Amusingly enough, the violent macho gladiator sport American football relies on the support of mothers. Does the “Hi, mom,” athletic camera shot ever get old? Unless there are some drastic changes, more and more mothers are likely to pull their kids out of concussion sports, whenever possible, now that the pervasive seriousness of head injuries is more commonly understood. More often than not it’s the mothers of athletes who are the financiers, chauffeurs, coaches, and nurses of wannabe hall-of-famers. There are plenty of other character-building, competitive sports available that are less hazardous.

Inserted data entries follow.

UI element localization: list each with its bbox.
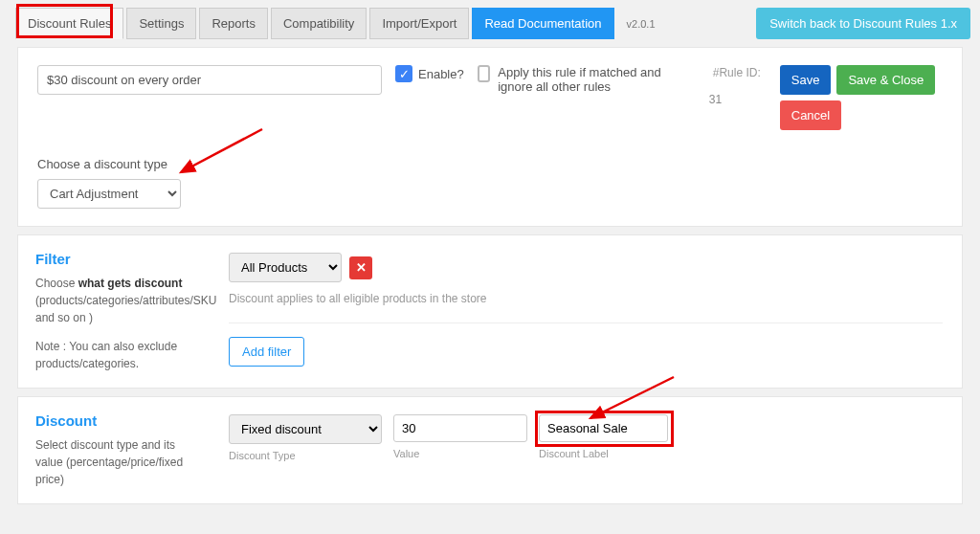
enable-label: Enable? [418, 67, 464, 81]
discount-value-input[interactable] [393, 414, 527, 442]
filter-help-text: Discount applies to all eligible product… [229, 292, 943, 305]
discount-title: Discount [35, 412, 198, 429]
switch-back-button[interactable]: Switch back to Discount Rules 1.x [756, 8, 970, 39]
rule-name-input[interactable] [37, 65, 382, 95]
discount-type-select[interactable]: Cart Adjustment [37, 179, 181, 209]
filter-description: Choose what gets discount (products/cate… [35, 275, 198, 326]
svg-line-0 [181, 129, 262, 172]
tab-discount-rules[interactable]: Discount Rules [15, 8, 123, 39]
enable-checkbox[interactable]: ✓ [395, 65, 412, 82]
add-filter-button[interactable]: Add filter [229, 337, 304, 367]
filter-note: Note : You can also exclude products/cat… [35, 338, 198, 372]
save-button[interactable]: Save [780, 65, 832, 95]
filter-product-select[interactable]: All Products [229, 253, 342, 282]
discount-type-col-label: Discount Type [229, 450, 382, 461]
apply-rule-checkbox[interactable] [478, 65, 491, 82]
rule-header-panel: ✓ Enable? Apply this rule if matched and… [17, 47, 963, 227]
svg-line-1 [590, 377, 674, 418]
discount-description: Select discount type and its value (perc… [35, 436, 198, 488]
tab-compatibility[interactable]: Compatibility [271, 8, 367, 39]
tab-reports[interactable]: Reports [199, 8, 268, 39]
save-close-button[interactable]: Save & Close [836, 65, 935, 95]
discount-label-col-label: Discount Label [539, 448, 668, 459]
annotation-arrow-icon-2 [573, 374, 679, 424]
apply-rule-label: Apply this rule if matched and ignore al… [498, 65, 687, 94]
tab-bar: Discount Rules Settings Reports Compatib… [0, 0, 980, 39]
filter-section: Filter Choose what gets discount (produc… [17, 234, 963, 389]
divider [229, 323, 943, 323]
rule-id-value: 31 [709, 93, 761, 106]
tab-import-export[interactable]: Import/Export [369, 8, 469, 39]
discount-type-select-2[interactable]: Fixed discount [229, 414, 382, 444]
version-label: v2.0.1 [627, 18, 656, 30]
tab-read-documentation[interactable]: Read Documentation [472, 8, 613, 39]
discount-section: Discount Select discount type and its va… [17, 396, 963, 504]
cancel-button[interactable]: Cancel [780, 100, 841, 130]
rule-id-label: #Rule ID: [713, 66, 761, 79]
discount-value-col-label: Value [393, 448, 527, 459]
tab-settings[interactable]: Settings [126, 8, 196, 39]
remove-filter-button[interactable]: ✕ [349, 256, 372, 279]
annotation-arrow-icon [171, 124, 267, 182]
filter-title: Filter [35, 251, 198, 267]
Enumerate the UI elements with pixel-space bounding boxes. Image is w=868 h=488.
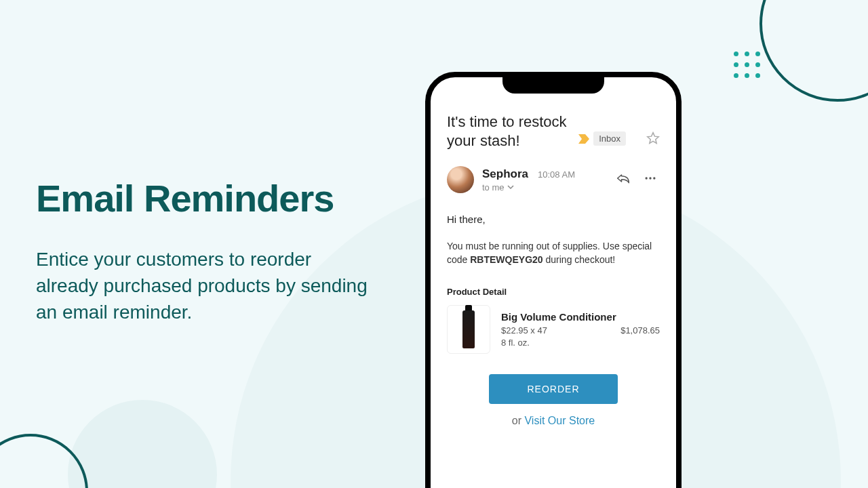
- more-button[interactable]: [641, 169, 660, 190]
- bottle-icon: [462, 310, 475, 348]
- phone-mockup: It's time to restock your stash! Inbox S…: [425, 72, 682, 488]
- phone-notch: [502, 77, 604, 94]
- label-arrow-icon: [578, 134, 589, 144]
- svg-point-0: [646, 177, 648, 179]
- product-size: 8 fl. oz.: [501, 338, 660, 348]
- email-app-screen: It's time to restock your stash! Inbox S…: [431, 77, 676, 488]
- product-unit-price: $22.95 x 47: [501, 325, 547, 336]
- reorder-button[interactable]: REORDER: [489, 374, 618, 404]
- page-description: Entice your customers to reorder already…: [36, 246, 375, 326]
- inbox-badge[interactable]: Inbox: [593, 131, 626, 146]
- more-horizontal-icon: [644, 172, 657, 184]
- recipient-dropdown[interactable]: to me: [482, 182, 606, 192]
- recipient-label: to me: [482, 182, 505, 192]
- product-detail-header: Product Detail: [447, 287, 660, 297]
- body-after-code: during checkout!: [543, 254, 616, 265]
- email-body: You must be running out of supplies. Use…: [447, 240, 660, 266]
- promo-code: RBTEWQEYG20: [470, 254, 542, 265]
- product-name: Big Volume Conditioner: [501, 311, 660, 323]
- or-label: or: [512, 415, 525, 426]
- inbox-label-area: Inbox: [578, 131, 626, 146]
- product-image: [447, 305, 490, 354]
- product-info: Big Volume Conditioner $22.95 x 47 $1,07…: [501, 311, 660, 348]
- sender-name: Sephora: [482, 167, 528, 181]
- decorative-circle-bg-left: [68, 400, 217, 488]
- reply-icon: [616, 172, 630, 184]
- chevron-down-icon: [507, 184, 514, 190]
- star-button[interactable]: [646, 131, 660, 148]
- sender-row: Sephora 10:08 AM to me: [447, 166, 660, 193]
- decorative-dots-icon: [734, 52, 761, 79]
- marketing-copy: Email Reminders Entice your customers to…: [36, 176, 375, 326]
- star-icon: [646, 131, 660, 145]
- sender-time: 10:08 AM: [538, 169, 575, 180]
- visit-store-link[interactable]: Visit Our Store: [524, 415, 595, 426]
- reply-button[interactable]: [614, 169, 633, 190]
- product-total: $1,078.65: [620, 325, 660, 336]
- decorative-ring-top: [760, 0, 868, 102]
- product-row: Big Volume Conditioner $22.95 x 47 $1,07…: [447, 305, 660, 354]
- sender-info: Sephora 10:08 AM to me: [482, 167, 606, 192]
- sender-avatar[interactable]: [447, 166, 474, 193]
- page-title: Email Reminders: [36, 176, 375, 220]
- svg-point-1: [649, 177, 651, 179]
- email-subject-row: It's time to restock your stash! Inbox: [447, 113, 660, 150]
- visit-store-row: or Visit Our Store: [447, 415, 660, 427]
- product-price-row: $22.95 x 47 $1,078.65: [501, 325, 660, 336]
- email-subject: It's time to restock your stash!: [447, 113, 578, 150]
- svg-point-2: [653, 177, 655, 179]
- email-greeting: Hi there,: [447, 214, 660, 225]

In all seriousness, I’m in no way suggesting that the injustice of segregation can be compared to American Football. Perhaps a better analogy would be smoking. If you walked into a gin mill in Buffalo in the 1990s and announced that smoking would be banned in every bar and restaurant within 10 years, the barkeep would probably have asked you what you were smoking. Changes just over the horizon are often impossible to see. It doesn’t mean they aren’t coming.
One of the favorite highlight reels for a Bills fan is undoubtedly the comeback over the Houston Oilers. One image that has since been erased by NFL films is the lone Bills fan rising from his seat clapping his hands with a cigarette dangling from his mouth. In the background (at least as I remember it) is the giant Marlboro billboard. The iconic sequence of the Bills comeback Marlboro man magically rising to summon his team to respond to the call of destiny has been erased from history. Is it crazy to think that some day the very sport itself could follow him into oblivion?